A estreita relação entre Tabata Amaral e o neoliberalismo
Jornalões informam que Armínio Fraga doou 100 mil reais à campanha de reeleição de Tabata Amaral (PSB-SP).
O oráculo da alta finança repete o gesto do pleito anterior, quando foi acompanhado por outros expoentes de “o mercado” – figuras como Marcos Lederman e Florian Bartunek também turbinaram a campanha dela.

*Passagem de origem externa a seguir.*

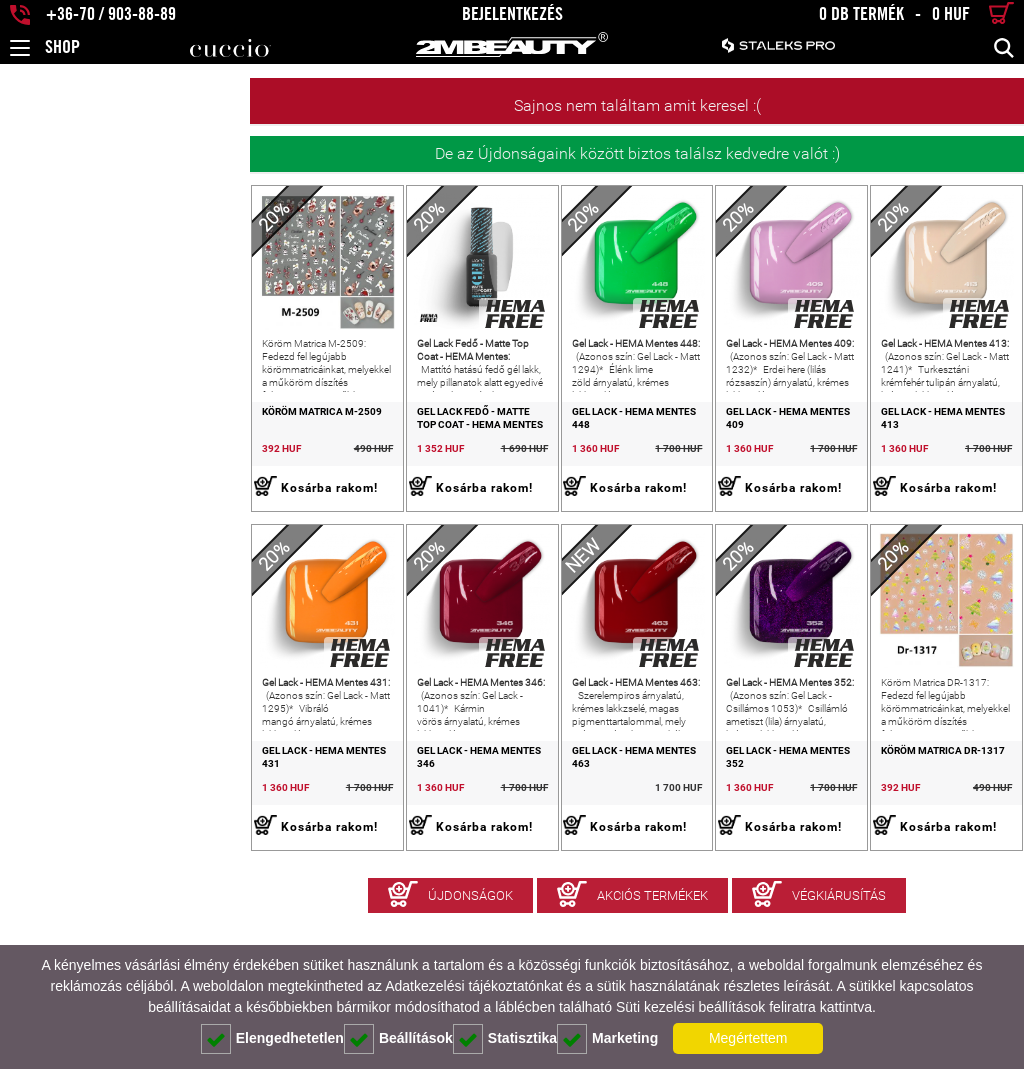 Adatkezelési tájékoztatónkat (473, 986)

Nada de errado, em tese, mas é curiosa a insistência da parlamentar liberal, próxima de rentistas – ou “investidores”, como queiram – em se autoclassificar como de centro-esquerda.
Tabata Amaral, que por sanidade votará em Lula e não em Flávio Bolsonaro, contraria as mais óbvias premissas da centro-esquerda brasileira.
Não seria exagero enquadrá-la entre os neoliberais.
Recorde-se de 2019, quando Tabata, então filiada ao PDT, desobedeceu à orientação formal de seu partido e votou a favor da Reforma da Previdência – para muita gente, uma traição à classe trabalhadora.
Fosse pouco, em 2021 ela votou favoravelmente à privatização dos Correios.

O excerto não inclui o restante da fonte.